Santral sahibi Fin'li TVO'ya gelince; onlar da nükleer santral işletmesinde uzun bir deneyime sahipti ve son yıllarda birkaç modernizasyon projesi hayata geçirmişti. 1980 ve 1990'lı yıllar boyunca TVO; ileri tasarım yeni bir kaynar su modeli (BWR) geliştirilmesi amacıyla İsviçre'li santral tasarımcısı ABB Atom ile aktif bir işbirliği içine de girmişti. TVO aynı zamanda diğer santral tedarikçileri ile birlikte fizibilite çalışmaları gerçekleştirdi ve 1990'lı yılların başında yeni nükleer santral inşasına başlamak için Fin Parlamentosuna başvuruda bulundu. Bu başvuru, Parlamento tarafından siyasi nedenlerle reddedildi.

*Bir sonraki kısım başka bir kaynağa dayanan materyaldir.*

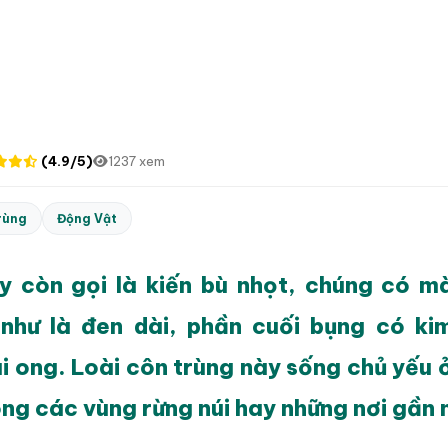
(4.9/5)
1237 xem
rùng
Động Vật
y còn gọi là kiến bù nhọt, chúng có mà
như là đen dài, phần cuối bụng có ki
ài ong. Loài côn trùng này sống chủ yếu 
ng các vùng rừng núi hay những nơi gần n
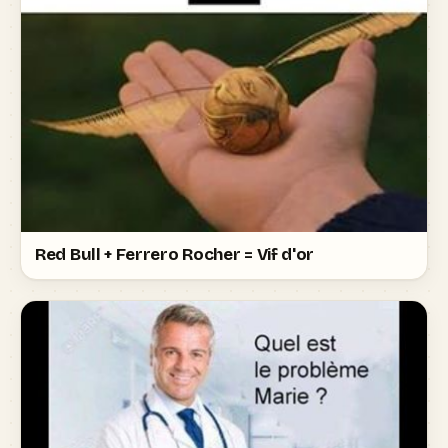
Red Bull + Ferrero Rocher = Vif d'or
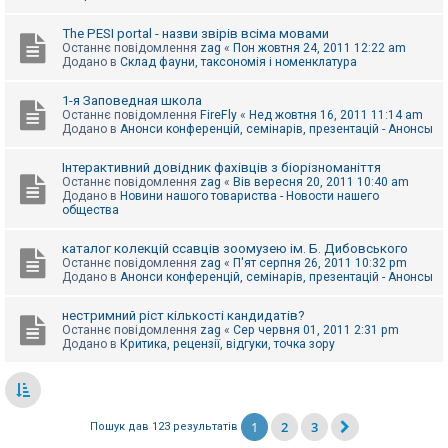
The PESI portal - назви звірів всіма мовами
Останнє повідомлення
zag
«
Пон жовтня 24, 2011 12:22 am
Додано в
Склад фауни, таксономія і номенклатура
1-я Заповедная школа
Останнє повідомлення
FireFly
«
Нед жовтня 16, 2011 11:14 am
Додано в
Анонси конференцій, семінарів, презентацій - Анонсы
Інтерактивний довідник фахівців з біорізноманіття
Останнє повідомлення
zag
«
Вів вересня 20, 2011 10:40 am
Додано в
Новини нашого товариства - Новости нашего
общества
каталог колекцій ссавців зоомузею ім. Б. Дибовського
Останнє повідомлення
zag
«
П'ят серпня 26, 2011 10:32 pm
Додано в
Анонси конференцій, семінарів, презентацій - Анонсы
нестримний ріст кількості кандидатів?
Останнє повідомлення
zag
«
Сер червня 01, 2011 2:31 pm
Додано в
Критика, рецензії, відгуки, точка зору
1
2
3
Пошук дав 123 результатів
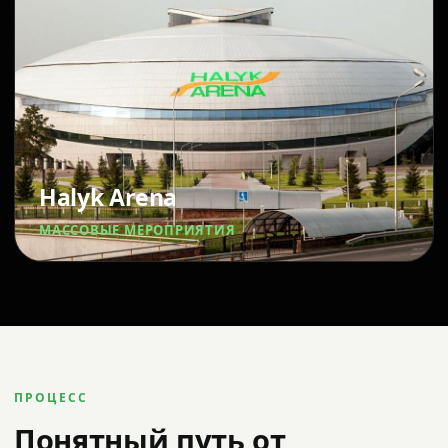
Halyk Arena
МАССОВЫЕ МЕРОПРИЯТИЯ
ПРОЦЕСС
Понятный путь от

TVO, Olkiluoto 3 ihalesi için, Avrupa'nın önde gelen nükleer santral işletmecilerinin beraber hazırladıkları "Yeni Nükleer Santrallar İçin Avrupa Gerekleri (EUR)" dokümanından büyük ölçüde faydalandı. Olkiluoto Şartnamesinin neredeyse %85'i EUR'da alınmıştır. Bütün bu tecrübeye rağmen, TVO personelinin büyük bir bölümü Olkiluoto 3 gibi dev bir inşaat projesinde iş-üstü deneyime sahip değildi. AREVA gibi TVO da nükleer santral inşası olmadan geçen yıllarda tecrübeli personelini kaybetmişti. Ana sözleşme imzalanmadan önce, her iki taraf ta, bu kadar büyük bir projede tecrübeli çalışanların ne kadar önemli olduğunu yeterince takdir edemedi. Ayrıca, TVO, AREVA'yı isminden ötürü gözünde fazla büyütmüş, AREVA'nın son yıllarda nükleer santral inşası olmadan geçen yıllarda emerki olan personel ve farklı iç dinamikler nedeniyle değiştiğini iyi anlayamamıştı.  Dolayısıyla sözleşme imzalanırken öngörülen hedef tarihler; bu yanlış öngörüye göre gerçekçilikten uzak bir şekilde belirlenmişti. 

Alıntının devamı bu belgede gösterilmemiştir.